JWTH

JWTH (Joint-Weighted Token Hierarchy) is a pathology foundation model (PFM) designed to infer molecular biomarkers directly from routine hematoxylin and eosin (H&E) whole-slide images. It was introduced in the November 2025 arXiv preprint "From Linear Probing to Joint-Weighted Token Hierarchy: A Foundation Model Bridging Global and Cellular Representations in Biomarker Detection" (arXiv:2511.05150) by Jingsong Liu, Han Li, Nassir Navab, and Peter J. Schüffler at the Technical University of Munich, spanning the Institute of Pathology, the Computer Aided Medical Procedures (CAMP) group, the Munich Center for Machine Learning (MCML), and the Munich Data Science Institute (MDSI).

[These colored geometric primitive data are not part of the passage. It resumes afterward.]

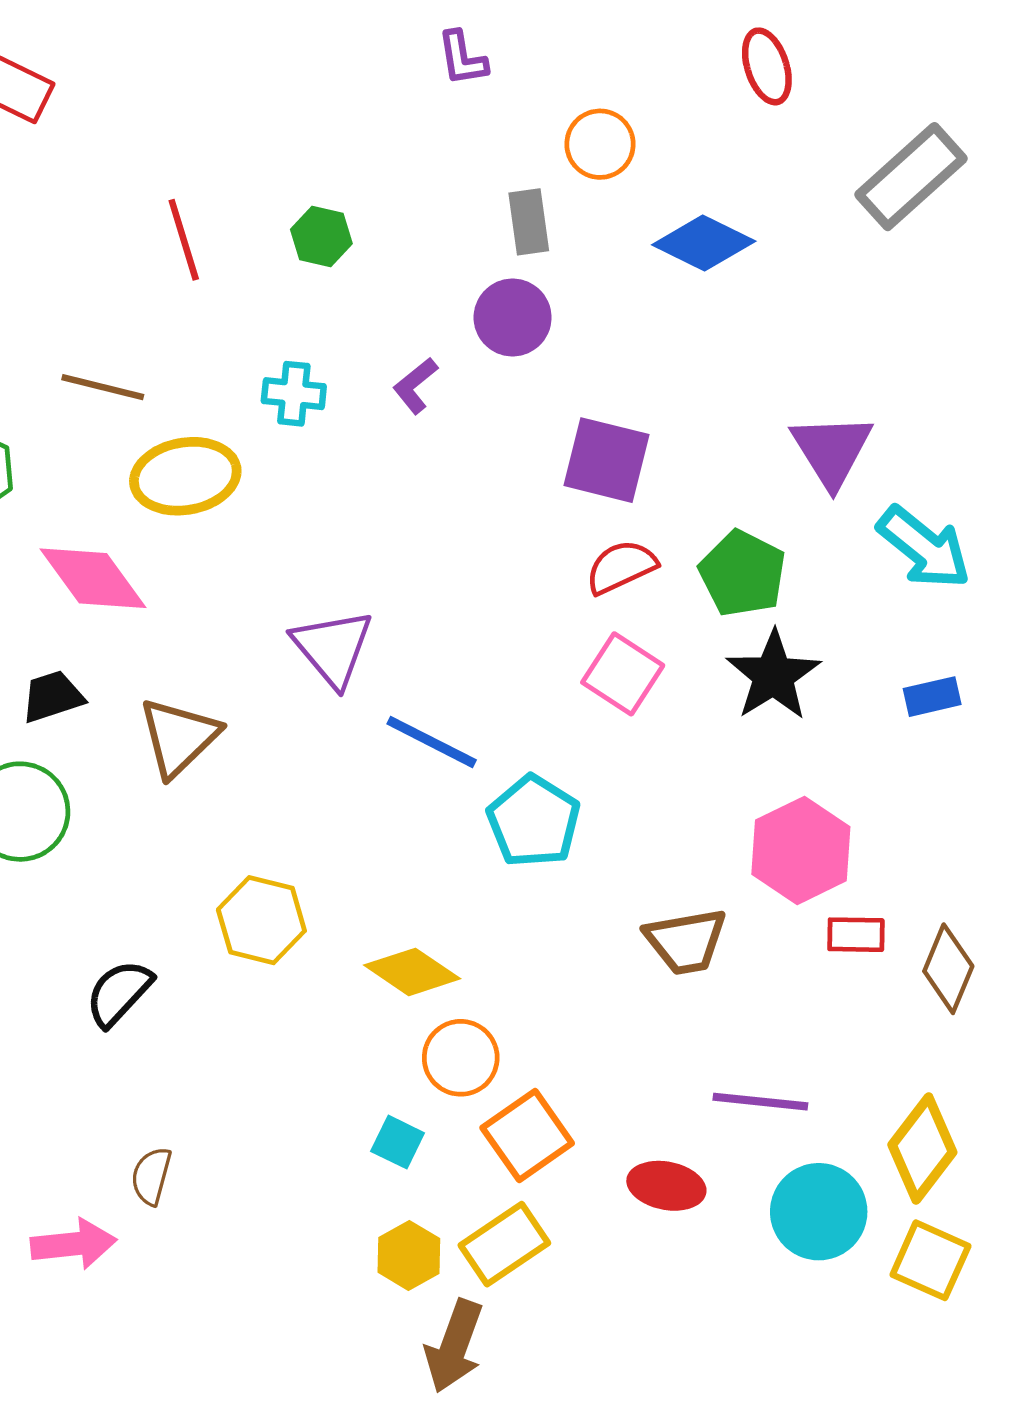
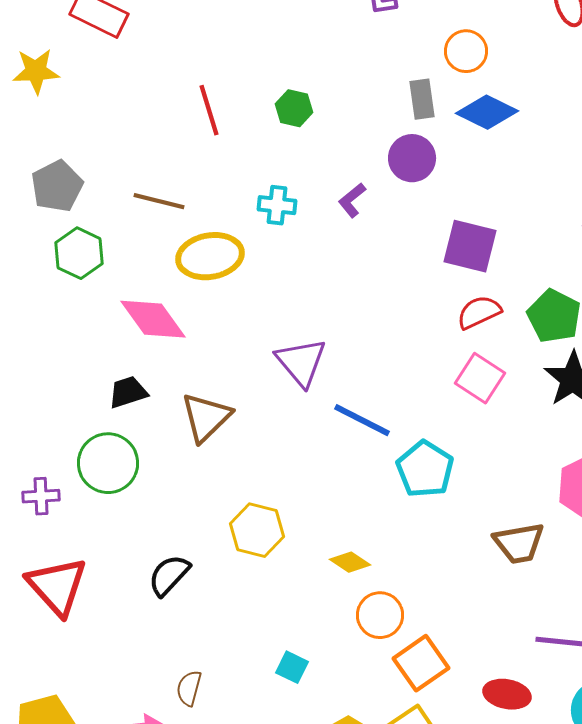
blue diamond: (704, 243) -> (487, 112), moved
yellow diamond: (412, 972) -> (350, 562), size x0.7
cyan square: (398, 1142) -> (292, 667), moved

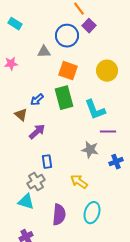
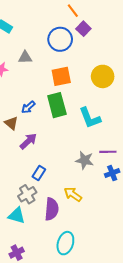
gray triangle: (44, 52) -> (25, 57), moved
orange square: (68, 71) -> (61, 76), turned -30
purple line: (108, 132) -> (108, 152), moved
blue rectangle: (47, 162) -> (39, 173), turned 40
cyan ellipse: (92, 213) -> (65, 243), moved
purple semicircle: (59, 215) -> (52, 209), moved

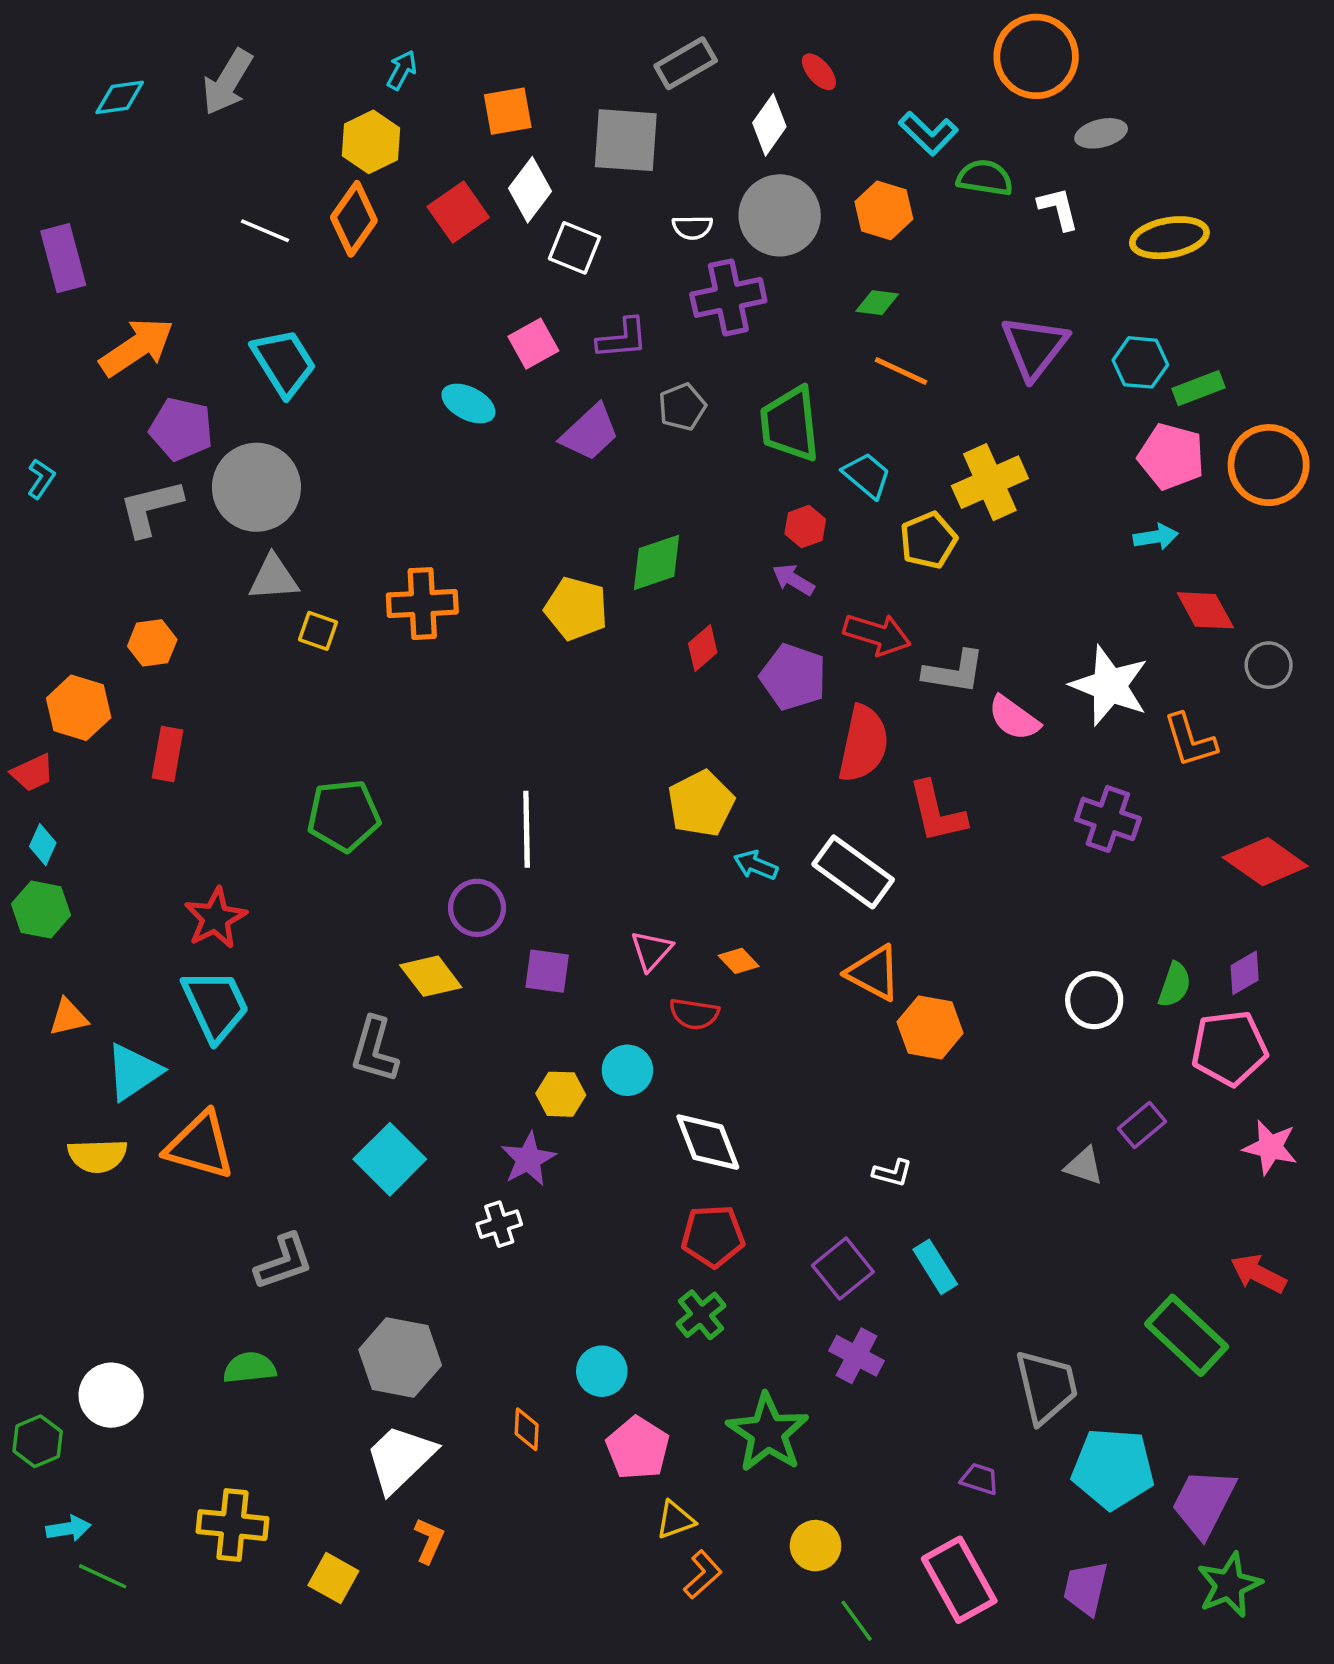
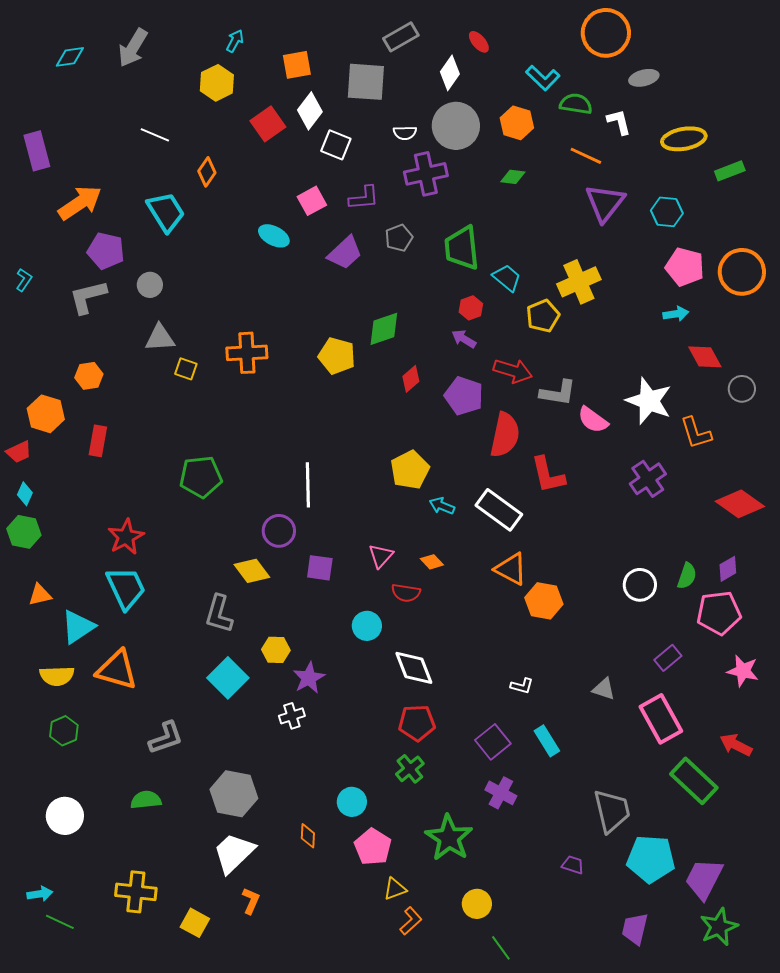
orange diamond: (354, 219) -> (207, 172), moved, size x0.7
orange line: (901, 371) -> (586, 156), moved
green rectangle: (1198, 388) -> (730, 171), moved
gray circle: (256, 487) -> (150, 285), size x0.5
purple cross: (1108, 819) -> (648, 479), turned 36
yellow hexagon: (561, 1094) -> (276, 650), moved
gray triangle: (1084, 1166) -> (604, 689), moved
green hexagon: (38, 1441) -> (64, 731), moved
pink rectangle: (959, 1580) -> (661, 719), moved

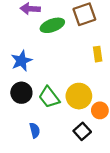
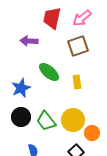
green ellipse: (52, 25) -> (49, 72), moved, turned 60
yellow rectangle: (98, 54) -> (77, 82), moved

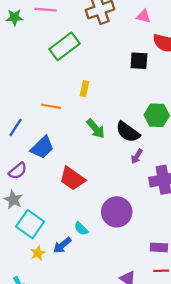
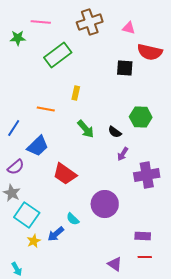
green star: (14, 17) -> (18, 38), moved
black semicircle: (128, 132) -> (115, 132), size x0.6

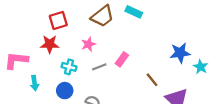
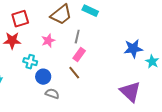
gray line: (99, 67) -> (77, 37), moved, turned -56
brown line: (152, 80) -> (74, 73), moved
blue circle: (65, 91) -> (43, 77), moved

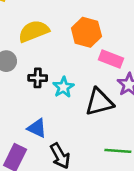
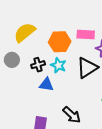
orange hexagon: (86, 32) -> (60, 42), moved
blue triangle: (37, 128) -> (46, 85), moved

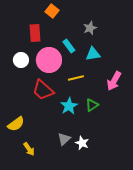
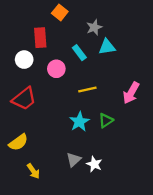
gray star: (90, 28) -> (94, 27), moved
cyan triangle: (93, 54) -> (107, 47), moved
white circle: (21, 60) -> (24, 60), moved
pink circle: (49, 60) -> (56, 69), size x0.6
red trapezoid: (43, 90) -> (24, 99), moved, turned -80

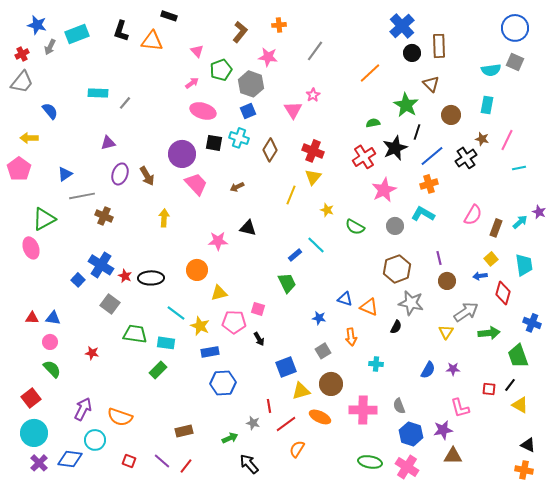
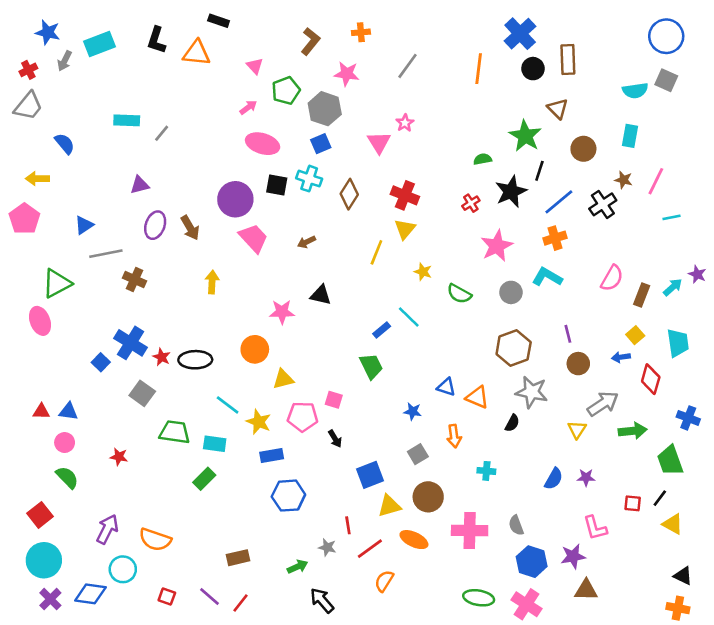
orange line: (370, 73) -> (479, 69), moved, turned -40
red cross: (364, 157) -> (471, 203), size x0.6

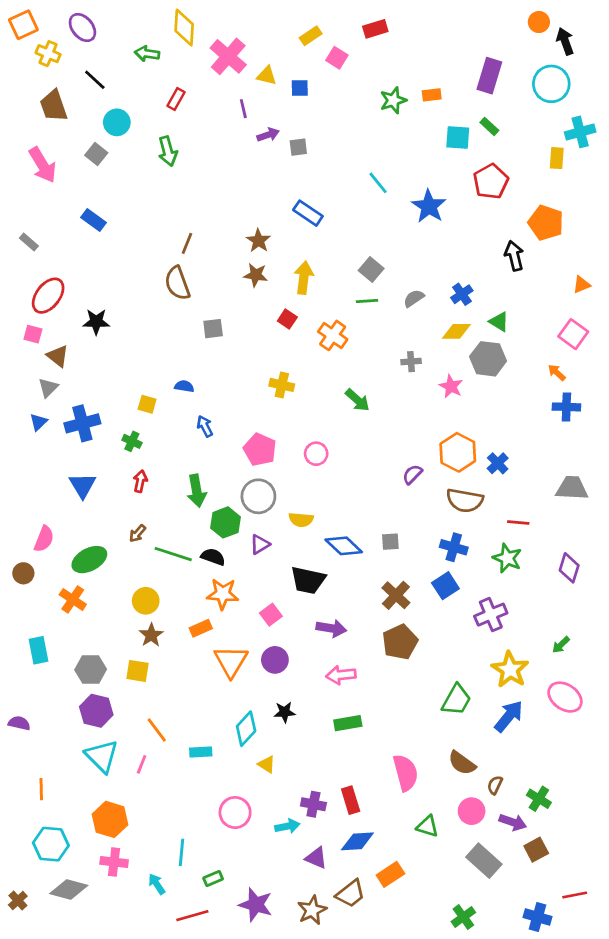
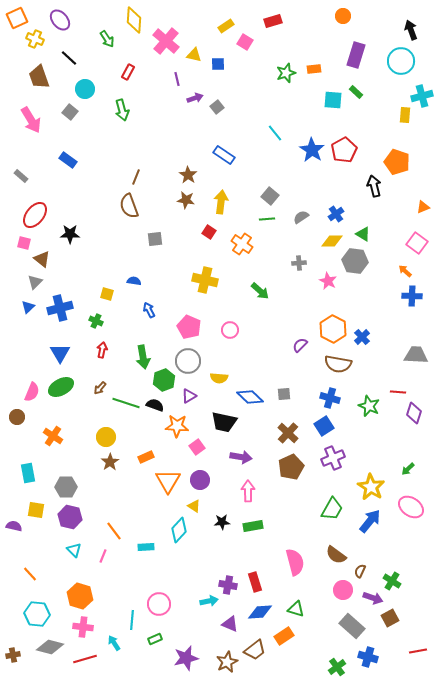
orange circle: (539, 22) -> (343, 16), moved
green arrow: (147, 54) -> (107, 39), turned -132
gray square: (298, 147) -> (217, 107), turned -32
red pentagon: (491, 181) -> (344, 150), moved
yellow cross: (282, 385) -> (205, 280), size x1.4
red line: (518, 522) -> (398, 392), moved
green ellipse: (89, 560) -> (61, 387), moved
orange star: (223, 594) -> (177, 426), moved
purple cross: (491, 615) -> (333, 458), moved
yellow square: (137, 671) -> (36, 510), moved
pink arrow: (341, 675) -> (248, 491), turned 95
black star: (285, 712) -> (222, 522), moved
cyan triangle: (102, 756) -> (74, 550), size x0.6
yellow triangle: (267, 764) -> (194, 506), moved
orange line: (41, 789) -> (30, 574), turned -42
pink circle: (235, 813) -> (159, 604), moved
green triangle: (428, 826) -> (296, 609), moved
brown cross: (18, 900) -> (13, 655), turned 32
purple star: (256, 905) -> (186, 658), turned -30
red line: (192, 916) -> (85, 659), moved
blue cross: (538, 917) -> (368, 657), moved

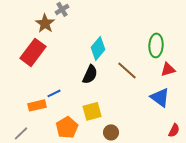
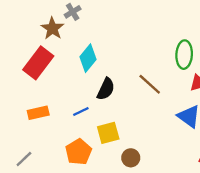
cyan diamond: (98, 48) -> (88, 58), moved
blue line: (54, 93) -> (81, 112), moved
orange rectangle: (37, 105) -> (38, 113), moved

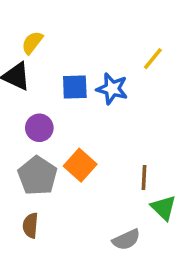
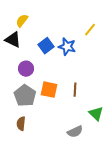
blue square: (75, 87) -> (46, 46), turned -35
orange square: (80, 165) -> (49, 90), turned -30
brown line: (144, 178) -> (75, 90), moved

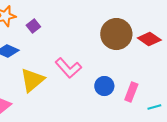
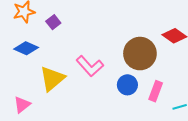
brown circle: (116, 34) -> (140, 54), moved

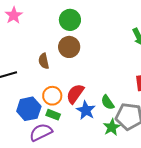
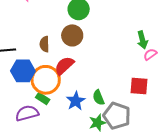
red semicircle: (75, 94) -> (64, 66), moved
orange circle: (52, 96) -> (46, 80), size x1.5
blue hexagon: (29, 109) -> (23, 71), moved

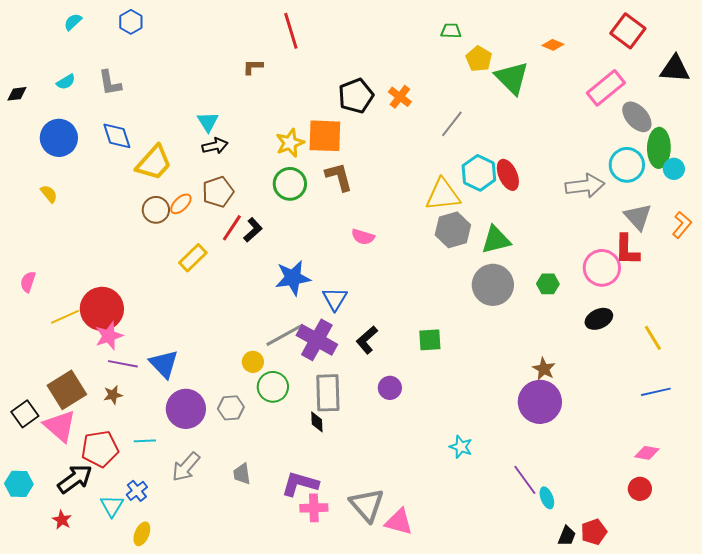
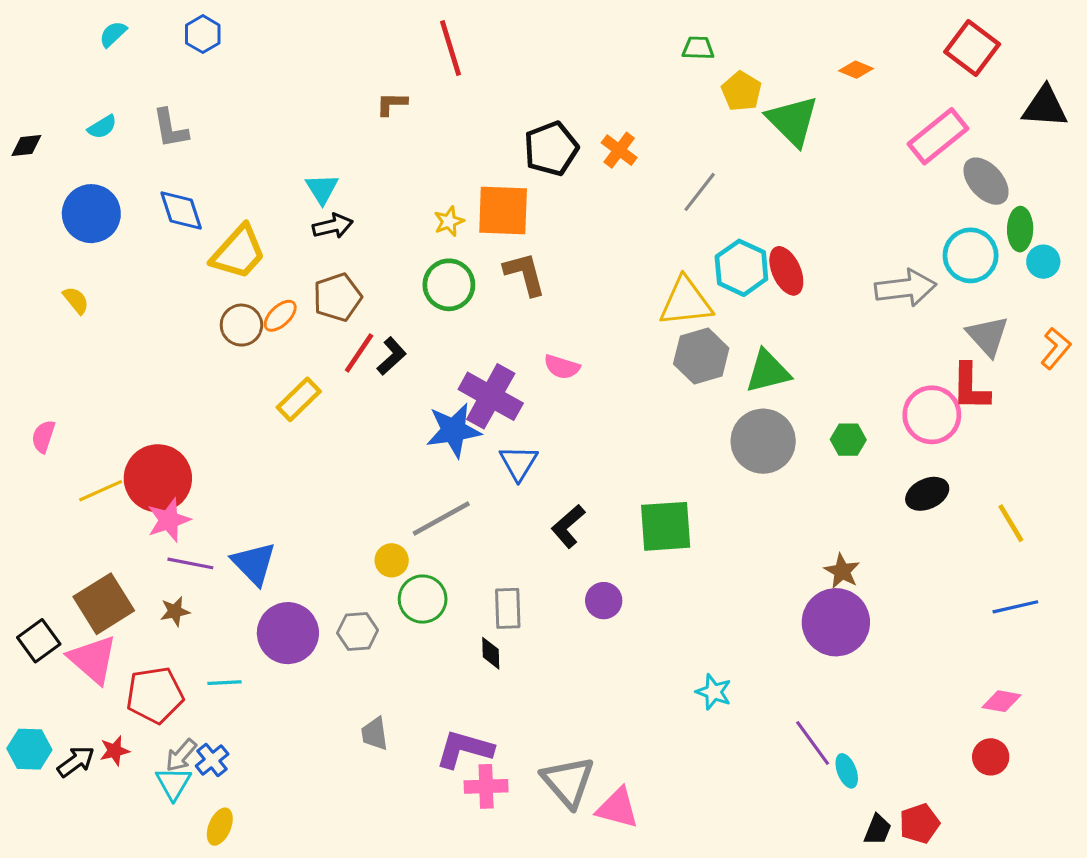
yellow star: (290, 143) -> (449, 221), size x0.7
green ellipse: (659, 148) -> (1020, 229), size x0.7
purple cross: (317, 340) -> (491, 396), moved
green square: (430, 340) -> (666, 526), size x1.5
gray rectangle: (328, 393) -> (508, 608), size x0.7
gray arrow: (186, 467) -> (181, 755), moved, size x0.7
black arrow: (75, 479) -> (76, 762), moved, size x0.7
red star: (62, 520) -> (115, 751), moved, turned 30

The model targets a recognized limitation of existing pathology foundation models: most rely on global, patch-level embeddings and overlook the cell-level morphology that pathologists use to read tissue. AI-based biomarkers promise to predict molecular features, such as receptor status or mutational state, from inexpensive H&E slides rather than from slow and costly molecular assays, but coarse global representations can miss the cellular detail that drives those predictions. JWTH addresses this by combining large-scale self-supervised pretraining with a cell-centric post-tuning stage and an attention-pooling inference strategy that fuses local (cellular) and global (contextual) tokens into a single hierarchical representation.

#Key Features

• Joint global-cellular representation: Fuses global patch-level tokens with cell-centric local tokens, bridging tissue-context and single-cell morphology rather than relying on global embeddings alone.
• Attention-pooling token fusion: At inference, an attention-pooling strategy jointly weights the class token and local tokens, letting the model emphasize the cellular regions most relevant to each biomarker.
• Cell-centric post-tuning: After self-supervised pretraining, a dedicated post-tuning stage refocuses representations on cell-level features, improving sensitivity to morphology over standard linear probing.
• Large-scale H&E pretraining: Pretrained on roughly 84 million H&E patches drawn from about 84,000 whole-slide images, providing broad coverage of tissue appearance.
• Strong biomarker accuracy: Reports up to 8.3% higher balanced accuracy and a 1.2% average improvement over prior pathology foundation models across its evaluation suite.

#Technical Details

JWTH is built on a vision-transformer backbone pretrained with a combination of self-supervised objectives: DINO and iBOT self-distillation together with Gram-anchoring to stabilize learned features. Pretraining used approximately 84 million H&E image patches extracted from about 84,000 whole-slide images from the Technical University of Munich. The defining architectural contribution is the inference-time joint-weighted token hierarchy: instead of using only the global class token (as in conventional linear probing) the model applies attention pooling to fuse the class token with local patch tokens, producing a representation that captures both tissue context and cellular detail. On a benchmark of four tasks covering four biomarkers across eight patient cohorts, JWTH achieves up to 8.3% higher balanced accuracy and a 1.2% average gain over prior PFMs, outperforming UNI, Virchow2, CONCH, and the general-purpose DINOv2 and DINOv3 backbones.

#Applications

JWTH is aimed at computational pathology researchers and translational teams developing H&E-based biomarker assays. Because it predicts molecular features from routine stained slides, it could support cheaper and faster pre-screening for receptor status, mutational signatures, and other clinically relevant markers, and could in principle be applied retrospectively to archived slide collections. The attention-pooling design also surfaces which cellular regions drive a prediction, which is valuable for interpretability and for building pathologist trust in AI-derived biomarkers.

#Impact

JWTH contributes to the active effort to make pathology foundation models attend to cellular morphology rather than only global tissue context, and its consistent gains over established PFMs such as UNI, Virchow2, and CONCH suggest that joint global-cellular token fusion is a productive direction for interpretable, robust biomarker detection. As an arXiv preprint, its results await peer review and independent validation. Importantly, the training corpus is private TUM clinical data and, at the time of writing, there is no public code repository, no released model weights, and no HuggingFace artifact, which currently limits independent reproduction and downstream reuse.